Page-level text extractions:
--------------------------------------------------
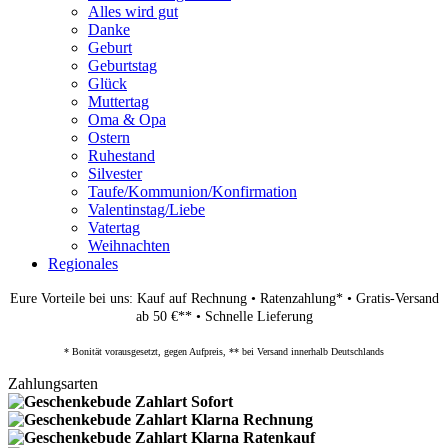
Alles wird gut
Danke
Geburt
Geburtstag
Glück
Muttertag
Oma & Opa
Ostern
Ruhestand
Silvester
Taufe/Kommunion/Konfirmation
Valentinstag/Liebe
Vatertag
Weihnachten
Regionales
Eure Vorteile bei uns: Kauf auf Rechnung • Ratenzahlung* • Gratis-Versand
ab 50 €** • Schnelle Lieferung
* Bonität vorausgesetzt, gegen Aufpreis, ** bei Versand innerhalb Deutschlands
Zahlungsarten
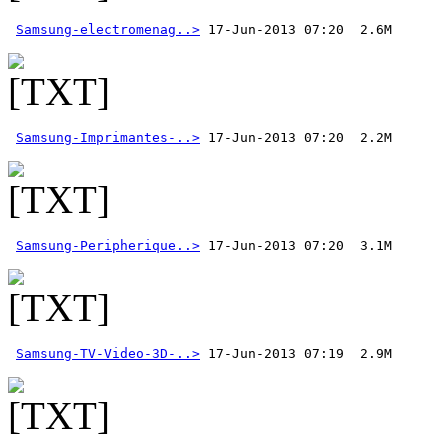
Samsung-electromenag..>
Samsung-Imprimantes-..>
Samsung-Peripherique..>
Samsung-TV-Video-3D-..>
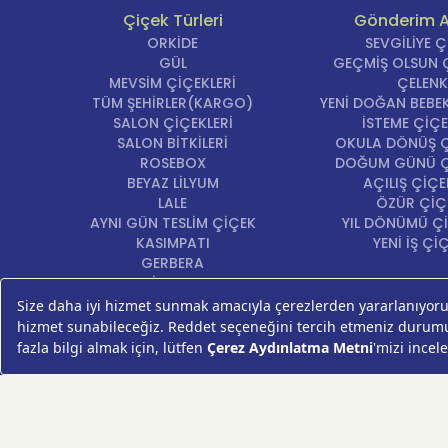
Çiçek Türleri
Gönderim 
ORKİDE
SEVGİLİYE 
GÜL
GEÇMİŞ OLSUN Ç
MEVSİM ÇİÇEKLERİ
ÇELENK
TÜM ŞEHİRLER(KARGO)
YENİ DOĞAN BEBEK
SALON ÇİÇEKLERİ
İSTEME ÇİÇE
SALON BİTKİLERİ
OKULA DÖNÜŞ Ç
ROSEBOX
DOĞUM GÜNÜ Ç
BEYAZ LİLYUM
AÇILIŞ ÇİÇE
LALE
ÖZÜR ÇİÇ
AYNI GÜN TESLİM ÇİÇEK
YIL DÖNÜMÜ Çİ
KASIMPATI
YENİ İŞ Çİ
GERBERA
KRİZANTEM
ŞEBBOY
FREZYA
ORTANCA
ÇELENK
KOKİNA
MASA ÇİÇEKLERİ
GÜL BUKETİ
SUKULENT/KAKTÜS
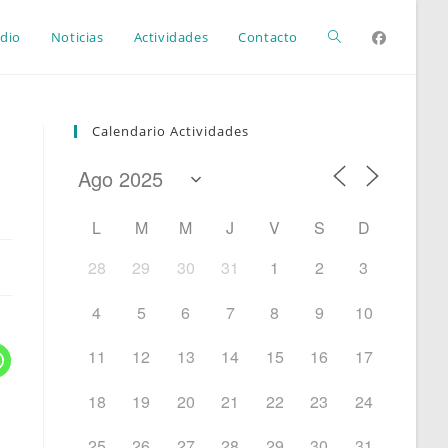
Alternar
dio
Noticias
Actividades
Contacto
búsqueda
Calendario Actividades
de
L
M
M
J
V
S
D
la
28
29
30
31
1
2
3
4
5
6
7
8
9
10
web
11
12
13
14
15
16
17
18
19
20
21
22
23
24
25
26
27
28
29
30
31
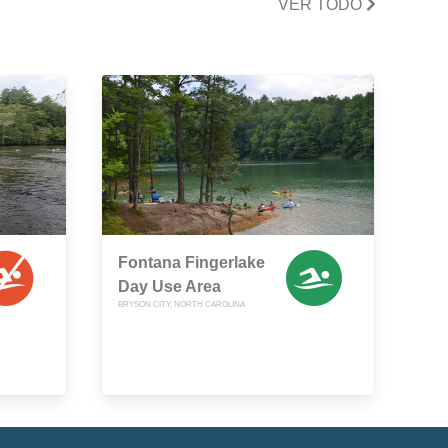
VER TODO
Fontana Fingerlake
Day Use Area
BRYSON CITY, NORTH CAROLINA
--------------------------------------------------
• Task directions:
Every line in the data above that includes the word "ÇİÇEKLERİ" should be copied.

• Task output:
MEVSİM ÇİÇEKLERİ
SALON ÇİÇEKLERİ
MASA ÇİÇEKLERİ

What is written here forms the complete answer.